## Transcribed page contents
________

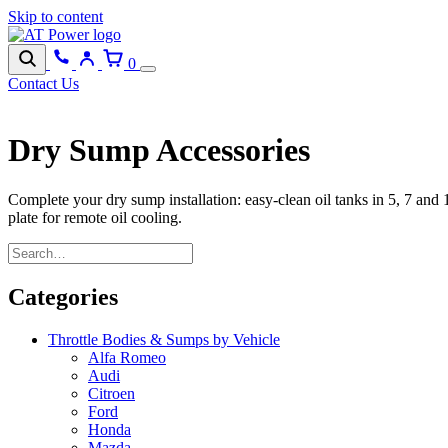
Skip to content
0
Contact Us
Dry Sump Accessories
Complete your dry sump installation: easy-clean oil tanks in 5, 7 and 
plate for remote oil cooling.
Categories
Throttle Bodies & Sumps by Vehicle
Alfa Romeo
Audi
Citroen
Ford
Honda
Mazda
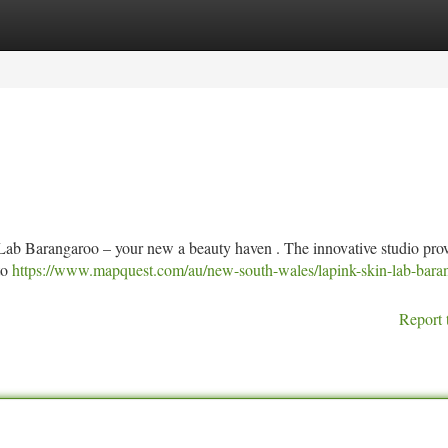
tegories
Register
Login
Lab Barangaroo – your new a beauty haven . The innovative studio pro
to
https://www.mapquest.com/au/new-south-wales/lapink-skin-lab-bara
Report 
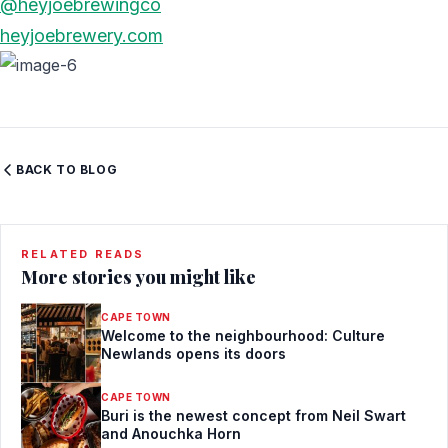
@heyjoebrewingco
heyjoebrewery.com
BACK TO BLOG
RELATED READS
More stories you might like
CAPE TOWN
Welcome to the neighbourhood: Culture
Newlands opens its doors
CAPE TOWN
Buri is the newest concept from Neil Swart
and Anouchka Horn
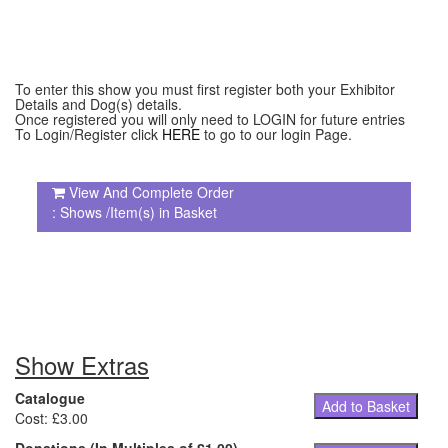
To enter this show you must first register both your Exhibitor
Details and Dog(s) details.
Once registered you will only need to LOGIN for future entries
To Login/Register click
HERE
to go to our login Page.
View And Complete Order
: Shows /Item(s) in Basket
Show Extras
Catalogue
Add to Basket
Cost: £3.00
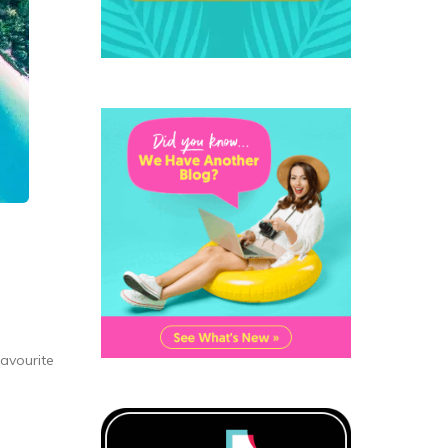
favourite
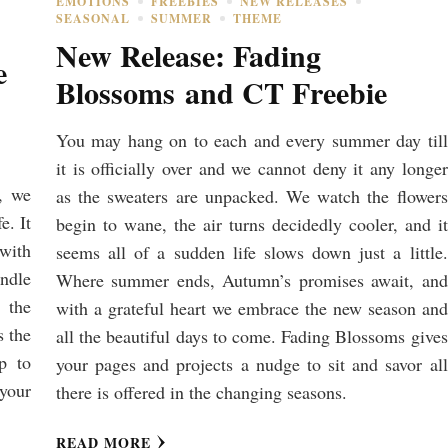
EMOTIONS
FREEBIES
NEW RELEASES
SEASONAL
SUMMER
THEME
New Release: Fading
e
Blossoms and CT Freebie
You may hang on to each and every summer day till
it is officially over and we cannot deny it any longer
, we
as the sweaters are unpacked. We watch the flowers
e. It
begin to wane, the air turns decidedly cooler, and it
 with
seems all of a sudden life slows down just a little.
undle
Where summer ends, Autumn’s promises await, and
 the
with a grateful heart we embrace the new season and
s the
all the beautiful days to come. Fading Blossoms gives
lp to
your pages and projects a nudge to sit and savor all
your
there is offered in the changing seasons.
READ MORE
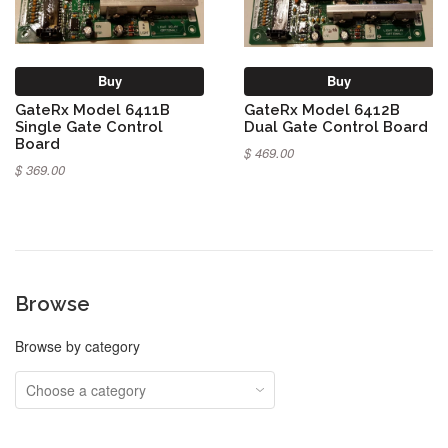
Buy
Buy
GateRx Model 6411B
GateRx Model 6412B
Single Gate Control
Dual Gate Control Board
Board
$ 469.00
$ 369.00
Browse
Browse by category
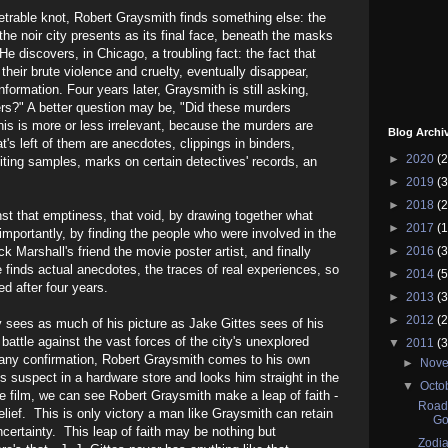
trable knot, Robert Graysmith finds something else: the
 the noir city presents as its final face, beneath the masks
e discovers, in Chicago, a troubling fact: the fact that
l their brute violence and cruelty, eventually disappear,
information. Four years later, Graysmith is still asking,
s?" A better question may be, "Did these murders
is is more or less irrelevant, because the murders are
Blog Archi
hat's left of them are anecdotes, clippings in binders,
►
2020
(2
ting samples, marks on certain detectives' records, an
►
2019
(3
►
2018
(2
st that emptiness, that void, by drawing together what
►
2017
(1
importantly, by finding the people who were involved in the
k Marshall's friend the movie poster artist, and finally
►
2016
(3
 finds actual anecdotes, the traces of real experiences, so
►
2014
(5
d after four years.
►
2013
(3
►
2012
(2
 sees as much of his picture as Jake Gittes sees of his
battle against the vast forces of the city's unexplored
▼
2011
(3
f any confirmation, Robert Graysmith comes to his own
►
Nov
 suspect in a hardware store and looks him straight in the
▼
Octo
e film, we can see Robert Graysmith make a leap of faith -
Road 
elief. This is only victory a man like Graysmith can retain
Go
ncertainty. This leap of faith may be nothing but
Zodia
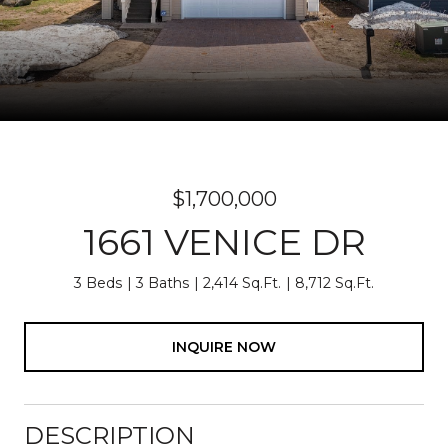
$1,700,000
1661 VENICE DR
3 Beds
3 Baths
2,414 Sq.Ft.
8,712 Sq.Ft.
INQUIRE NOW
DESCRIPTION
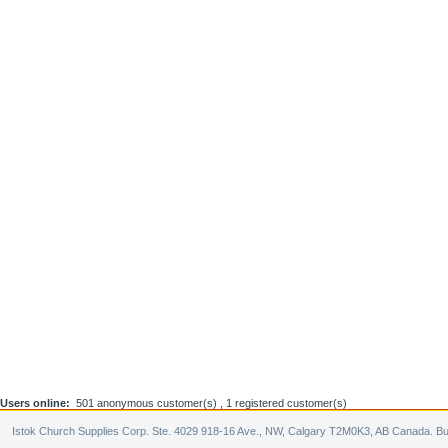
Users online:
501 anonymous customer(s) ,
1 registered customer(s)
Istok Church Supplies Corp. Ste. 4029 918-16 Ave., NW, Calgary T2M0K3, AB Canada. Bu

________

## Task directions
Copy each line of the data that includes the word "years".

## Answer to the problem
information. Four years later, Graysmith is still asking,
d after four years.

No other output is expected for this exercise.